++++ DATA RECORDS

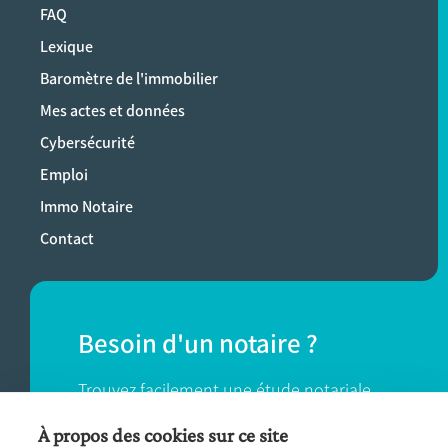
FAQ
Lexique
Baromètre de l'immobilier
Mes actes et données
Cybersécurité
Emploi
Immo Notaire
Contact
Besoin d'un notaire ?
Trouvez facilement une étude notariale
près de chez vous.
À propos des cookies sur ce site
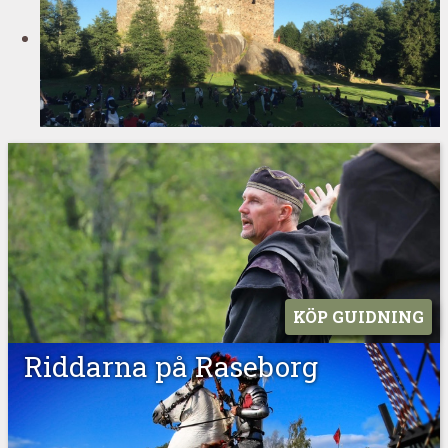
KÖP GUIDNING
Riddarna på Raseborg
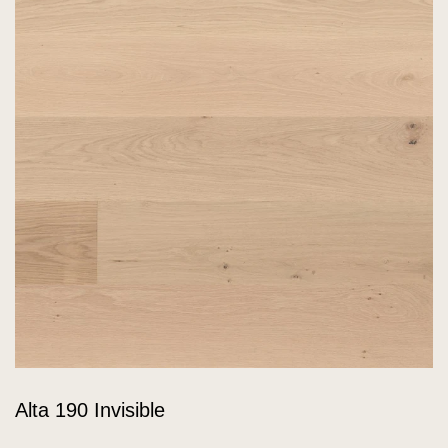
Alta 190 Invisible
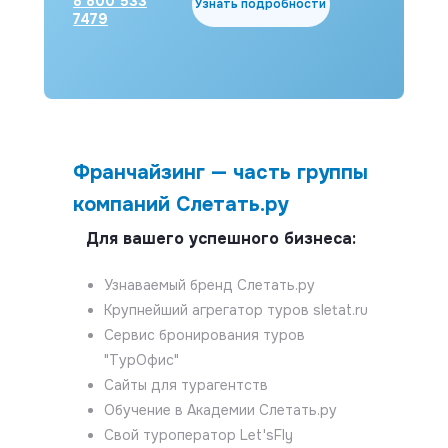
8 800 533
Узнать подробности
7479
Франчайзинг — часть группы
компаний Слетать.ру
Для вашего успешного бизнеса:
Узнаваемый бренд Слетать.ру
Крупнейший агрегатор туров sletat.ru
Сервис бронирования туров
"ТурОфис"
Сайты для турагентств
Обучение в Академии Слетать.ру
Свой туроператор Let'sFly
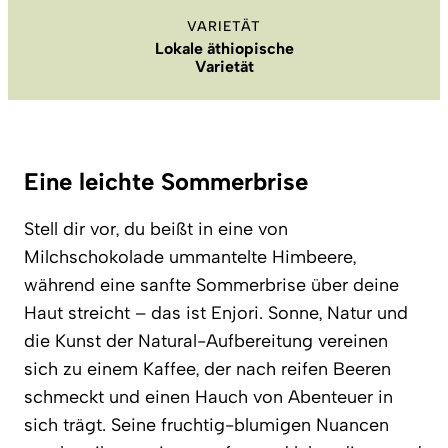
VARIETÄT
Lokale äthiopische
Varietät
Eine leichte Sommerbrise
Stell dir vor, du beißt in eine von
Milchschokolade ummantelte Himbeere,
während eine sanfte Sommerbrise über deine
Haut streicht – das ist Enjori. Sonne, Natur und
die Kunst der Natural-Aufbereitung vereinen
sich zu einem Kaffee, der nach reifen Beeren
schmeckt und einen Hauch von Abenteuer in
sich trägt. Seine fruchtig-blumigen Nuancen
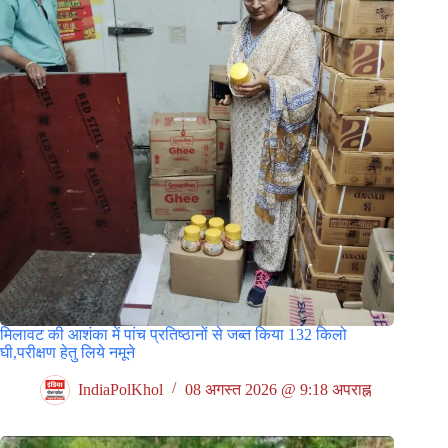
मिलावट की आशंका में पांच प्रतिष्ठानों से जब्त किया 132 किलो
घी,परीक्षण हेतु लिये नमूने
IndiaPolKhol
08 अगस्त 2026 @ 9:18 अपराह्न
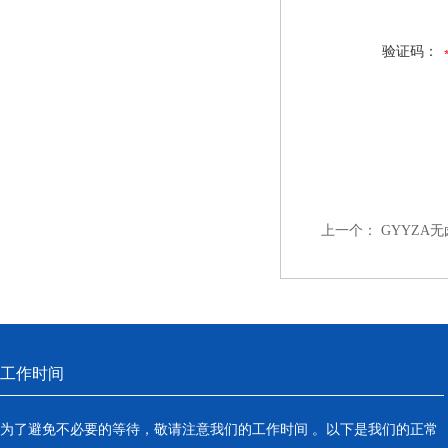
验证码：
上一个：
GYYZA
工作时间
为了避免不必要的等待，敬请注意我们的工作时间 。以下是我们的正常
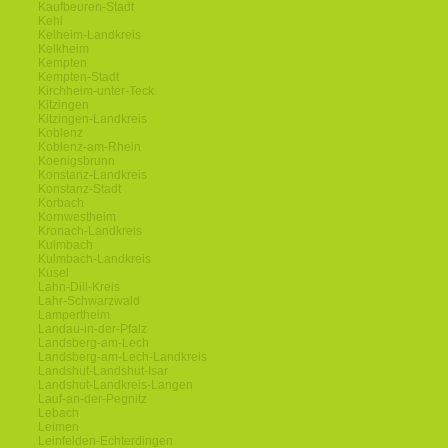
Kaufbeuren-Stadt
Kehl
Kelheim-Landkreis
Kelkheim
Kempten
Kempten-Stadt
Kirchheim-unter-Teck
Kitzingen
Kitzingen-Landkreis
Koblenz
Koblenz-am-Rhein
Koenigsbrunn
Konstanz-Landkreis
Konstanz-Stadt
Korbach
Kornwestheim
Kronach-Landkreis
Kulmbach
Kulmbach-Landkreis
Kusel
Lahn-Dill-Kreis
Lahr-Schwarzwald
Lampertheim
Landau-in-der-Pfalz
Landsberg-am-Lech
Landsberg-am-Lech-Landkreis
Landshut-Landshut-Isar
Landshut-Landkreis-Langen
Lauf-an-der-Pegnitz
Lebach
Leimen
Leinfelden-Echterdingen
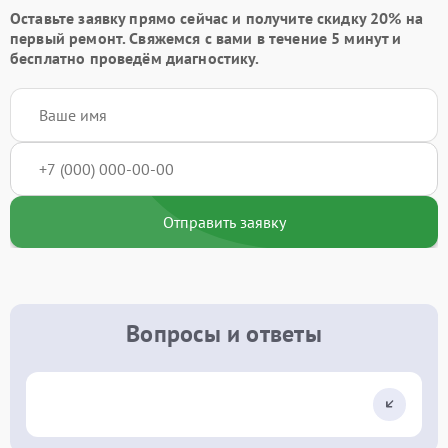
Оставьте заявку
прямо сейчас и получите скидку
20%
на
первый ремонт. Свяжемся с вами в течение 5 минут и
бесплатно проведём диагностику.
Отправить заявку
Вопросы и ответы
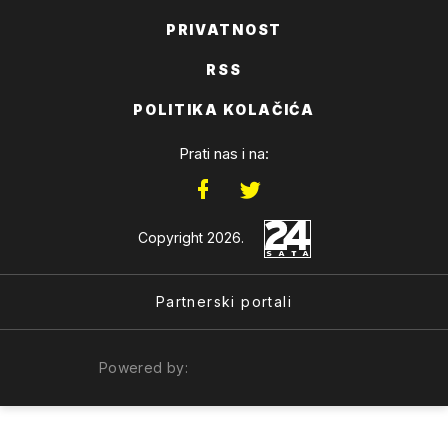
PRIVATNOST
RSS
POLITIKA KOLAČIĆA
Prati nas i na:
Copyright 2026.
Partnerski portali
Powered by:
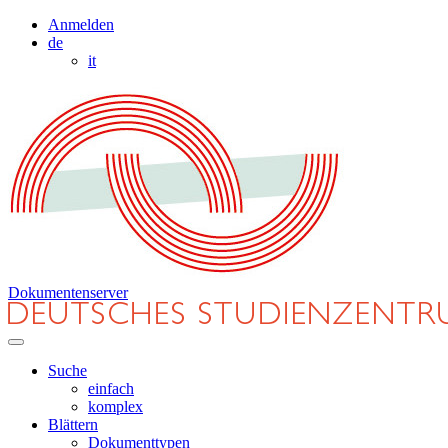
Anmelden
de
it
Dokumentenserver
Suche
einfach
komplex
Blättern
Dokumenttypen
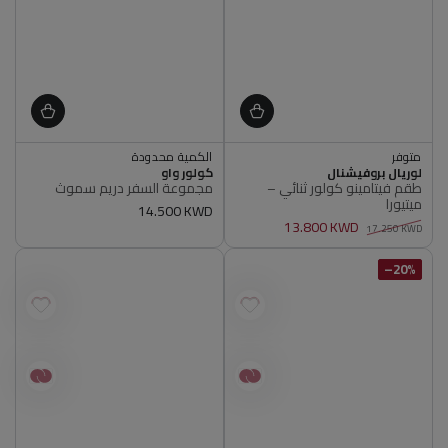
متوفر
الكمية محدودة
أصلي 100%
أصلي 100%
البائع
البائع
لوريال بروفيشنال
كولور واو
متوفر
الكمية محدودة
طقم فيتامينو كولور ثنائي –
مجموعة السفر دريم سموث
أصلي 100%
أصلي 100%
ميتيورا
سعر
14.500 KWD
13.800 KWD
عادي
17.250 KWD
سعر
سعر
عادي
البيع
20%–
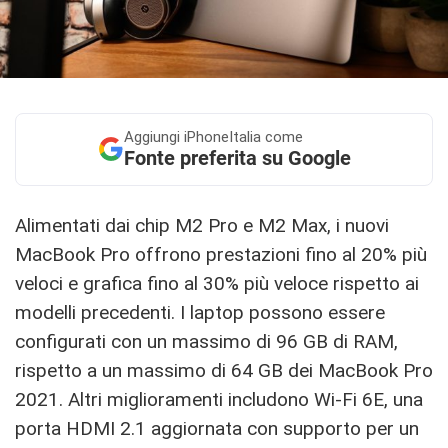
Aggiungi
iPhoneItalia come
Fonte preferita su Google
Alimentati dai chip M2 Pro e M2 Max, i nuovi
MacBook Pro offrono prestazioni fino al 20% più
veloci e grafica fino al 30% più veloce rispetto ai
modelli precedenti. I laptop possono essere
configurati con un massimo di 96 GB di RAM,
rispetto a un massimo di 64 GB dei MacBook Pro
2021. Altri miglioramenti includono Wi-Fi 6E, una
porta HDMI 2.1 aggiornata con supporto per un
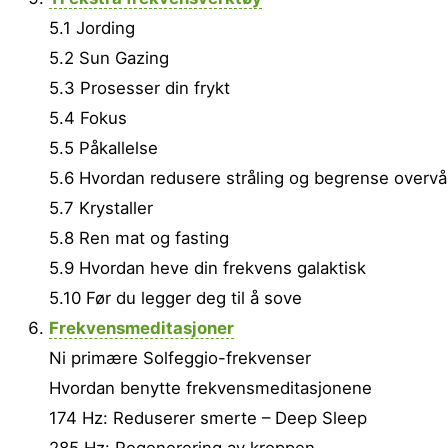
5.1 Jording
5.2 Sun Gazing
5.3 Prosesser din frykt
5.4 Fokus
5.5 Påkallelse
5.6 Hvordan redusere stråling og begrense overvå
5.7 Krystaller
5.8 Ren mat og fasting
5.9 Hvordan heve din frekvens galaktisk
5.10 Før du legger deg til å sove
Frekvensmeditasjoner
Ni primære Solfeggio-frekvenser
Hvordan benytte frekvensmeditasjonene
174 Hz: Reduserer smerte – Deep Sleep
285 Hz: Regenerering av kroppen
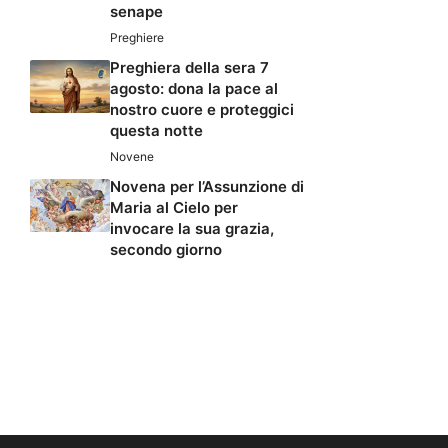
senape
Preghiere
Preghiera della sera 7
agosto: dona la pace al
nostro cuore e proteggici
questa notte
Novene
Novena per l’Assunzione di
Maria al Cielo per
invocare la sua grazia,
secondo giorno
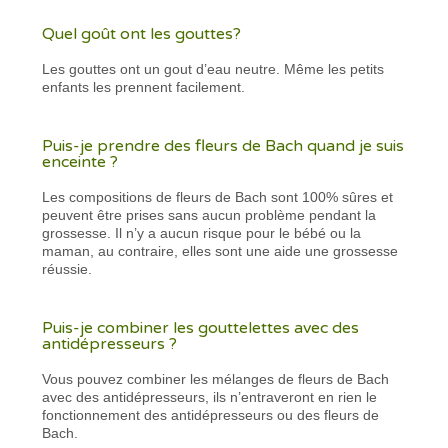
Quel goût ont les gouttes?
Les gouttes ont un gout d’eau neutre. Même les petits
enfants les prennent facilement.
Puis-je prendre des fleurs de Bach quand je suis
enceinte ?
Les compositions de fleurs de Bach sont 100% sûres et
peuvent être prises sans aucun problème pendant la
grossesse. Il n’y a aucun risque pour le bébé ou la
maman, au contraire, elles sont une aide une grossesse
réussie.
Puis-je combiner les gouttelettes avec des
antidépresseurs ?
Vous pouvez combiner les mélanges de fleurs de Bach
avec des antidépresseurs, ils n’entraveront en rien le
fonctionnement des antidépresseurs ou des fleurs de
Bach.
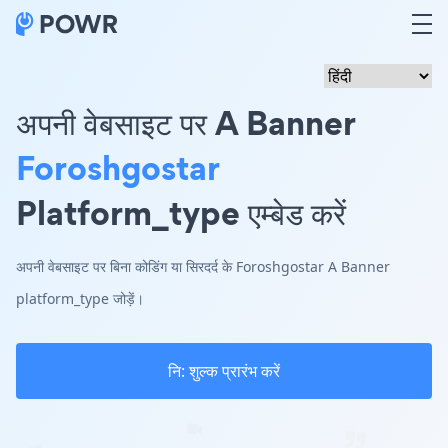
अपनी वेबसाइट पर A Banner
Foroshgostar
Platform_type एम्बेड करें
अपनी वेबसाइट पर बिना कोडिंग या सिरदर्द के Foroshgostar A Banner
platform_type जोड़ें।
नि: शुल्क प्रारंभ करें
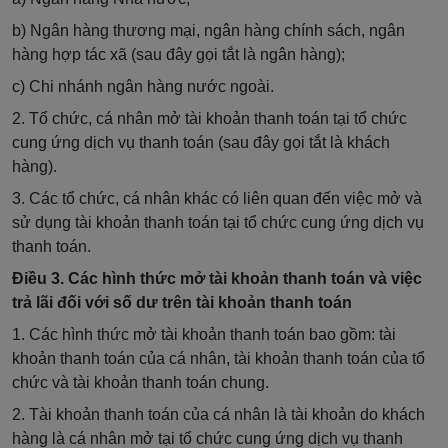
b) Ngân hàng thương mại, ngân hàng chính sách, ngân
hàng hợp tác xã (sau đây gọi tắt là ngân hàng);
c) Chi nhánh ngân hàng nước ngoài.
2. Tổ chức, cá nhân mở tài khoản thanh toán tại tổ chức
cung ứng dịch vụ thanh toán (sau đây gọi tắt là khách
hàng).
3. Các tổ chức, cá nhân khác có liên quan đến việc mở và
sử dụng tài khoản thanh toán tại tổ chức cung ứng dịch vụ
thanh toán.
Điều 3. Các hình thức mở tài khoản thanh toán và việc
trả lãi đối với số dư trên tài khoản thanh toán
1. Các hình thức mở tài khoản thanh toán bao gồm: tài
khoản thanh toán của cá nhân, tài khoản thanh toán của tổ
chức và tài khoản thanh toán chung.
2. Tài khoản thanh toán của cá nhân là tài khoản do khách
hàng là cá nhân mở tại tổ chức cung ứng dịch vụ thanh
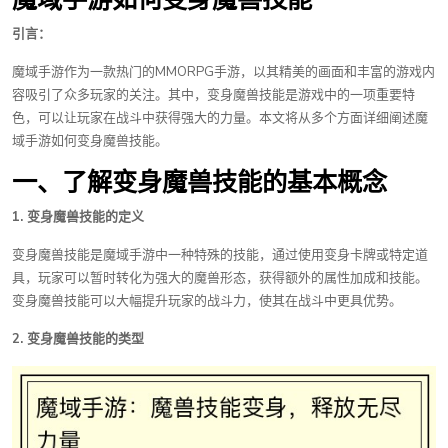
引言：
魔域手游作为一款热门的MMORPG手游，以其精美的画面和丰富的游戏内
容吸引了众多玩家的关注。其中，变身魔兽技能是游戏中的一项重要特
色，可以让玩家在战斗中获得强大的力量。本文将从多个方面详细阐述魔
域手游如何变身魔兽技能。
一、了解变身魔兽技能的基本概念
1. 变身魔兽技能的定义
变身魔兽技能是魔域手游中一种特殊的技能，通过使用变身卡牌或特定道
具，玩家可以暂时转化为强大的魔兽形态，获得额外的属性加成和技能。
变身魔兽技能可以大幅提升玩家的战斗力，使其在战斗中更具优势。
2. 变身魔兽技能的类型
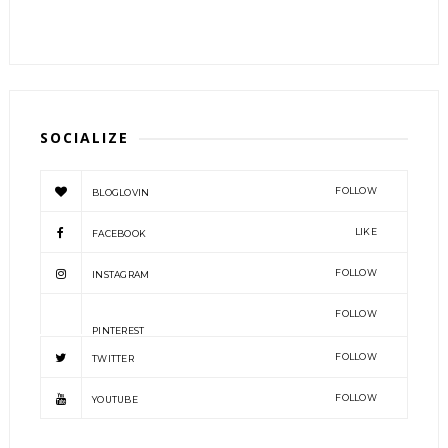
SOCIALIZE
FOLLOW
BLOGLOVIN
LIKE
FACEBOOK
FOLLOW
INSTAGRAM
FOLLOW
PINTEREST
FOLLOW
TWITTER
FOLLOW
YOUTUBE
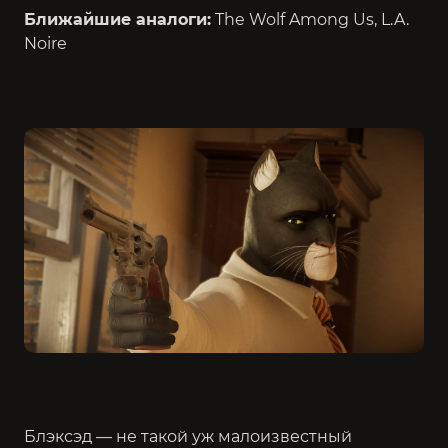
Ближайшие аналоги:
The Wolf Among Us, L.A.
Noire
Блэксэд — не такой уж малоизвестный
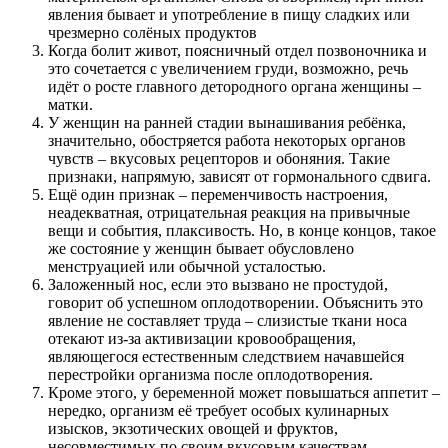
явления бывает и употребление в пищу сладких или
чрезмерно солёных продуктов
Когда болит живот, поясничный отдел позвоночника и
это сочетается с увеличением груди, возможно, речь
идёт о росте главного детородного органа женщины –
матки.
У женщин на ранней стадии вынашивания ребёнка,
значительно, обостряется работа некоторых органов
чувств – вкусовых рецепторов и обоняния. Такие
признаки, напрямую, зависят от гормонального сдвига.
Ещё один признак – переменчивость настроения,
неадекватная, отрицательная реакция на привычные
вещи и события, плаксивость. Но, в конце концов, такое
же состояние у женщин бывает обусловлено
менструацией или обычной усталостью.
Заложенный нос, если это вызвано не простудой,
говорит об успешном оплодотворении. Объяснить это
явление не составляет труда – слизистые ткани носа
отекают из-за активизации кровообращения,
являющегося естественным следствием начавшейся
перестройки организма после оплодотворения.
Кроме этого, у беременной может повышаться аппетит –
нередко, организм её требует особых кулинарных
изысков, экзотических овощей и фруктов,
несовместимых по своим вкусовым качествам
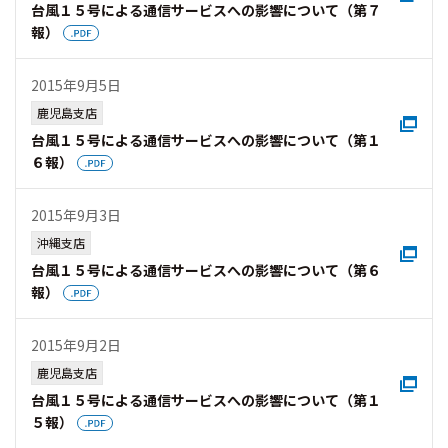
台風１５号による通信サービスへの影響について（第７
報）
2015年9月5日
鹿児島支店
台風１５号による通信サービスへの影響について（第１
６報）
2015年9月3日
沖縄支店
台風１５号による通信サービスへの影響について（第６
報）
2015年9月2日
鹿児島支店
台風１５号による通信サービスへの影響について（第１
５報）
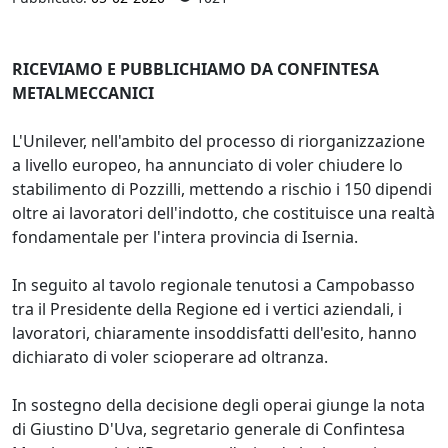
RICEVIAMO E PUBBLICHIAMO DA CONFINTESA
METALMECCANICI
L'Unilever, nell'ambito del processo di riorganizzazione
a livello europeo, ha annunciato di voler chiudere lo
stabilimento di Pozzilli, mettendo a rischio i 150 dipendi
oltre ai lavoratori dell'indotto, che costituisce una realtà
fondamentale per l'intera provincia di Isernia.
In seguito al tavolo regionale tenutosi a Campobasso
tra il Presidente della Regione ed i vertici aziendali, i
lavoratori, chiaramente insoddisfatti dell'esito, hanno
dichiarato di voler scioperare ad oltranza.
In sostegno della decisione degli operai giunge la nota
di Giustino D'Uva, segretario generale di Confintesa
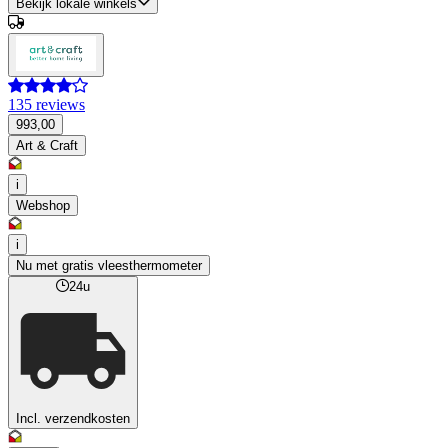
Bekijk lokale winkels
135 reviews
993,00
Art & Craft
i
Webshop
i
Nu met gratis vleesthermometer
24u
Incl. verzendkosten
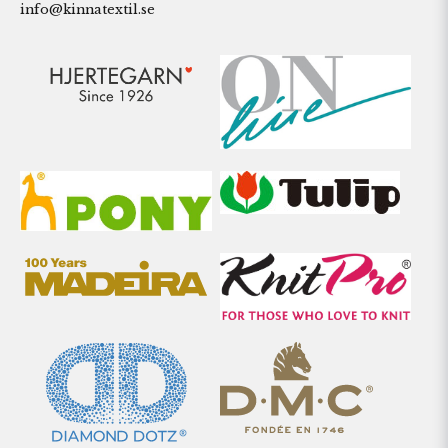
info@kinnatextil.se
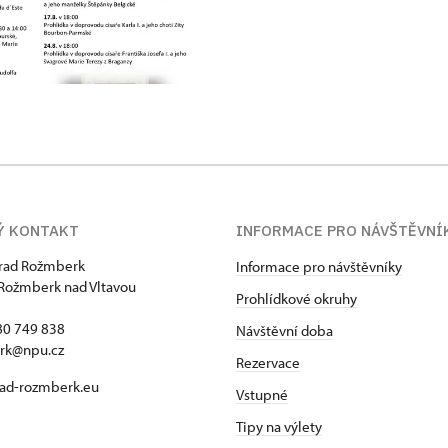
Ý KONTAKT
INFORMACE PRO NÁVŠTĚVNÍ
hrad Rožmberk
Informace pro návštěvníky
Rožmberk nad Vltavou
Prohlídkové okruhy
80 749 838
Návštěvní doba
rk@npu.cz
Rezervace
ad-rozmberk.eu
Vstupné
Tipy na výlety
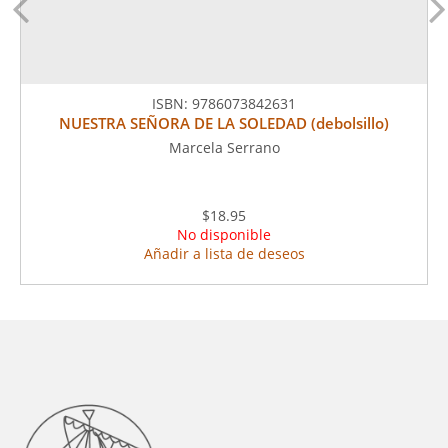
ISBN:
9786073842631
NUESTRA SEÑORA DE LA SOLEDAD (debolsillo)
Marcela Serrano
$18.95
No disponible
Añadir a lista de deseos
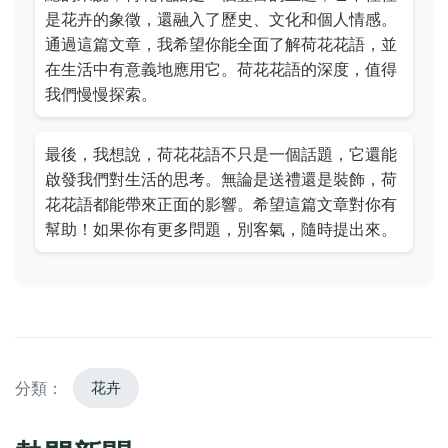
是花卉的象徵，還融入了歷史、文化和個人情感。
通過這篇文章，我希望你能全面了解荷花花語，並
在生活中有意義地應用它。荷花花語的深度，值得
我們慢慢探索。
最後，我想說，荷花花語不只是一個話題，它還能
啟發我們對生活的思考。無論是送禮還是裝飾，荷
花花語都能帶來正面的影響。希望這篇文章對你有
幫助！如果你有更多問題，別客氣，隨時提出來。
分類：
花卉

++++++++

● REQUIRED ACTION
Among the entries above, how many lines hold the word "Lech"? Reply with only that number.

● ANSWER BELOW
2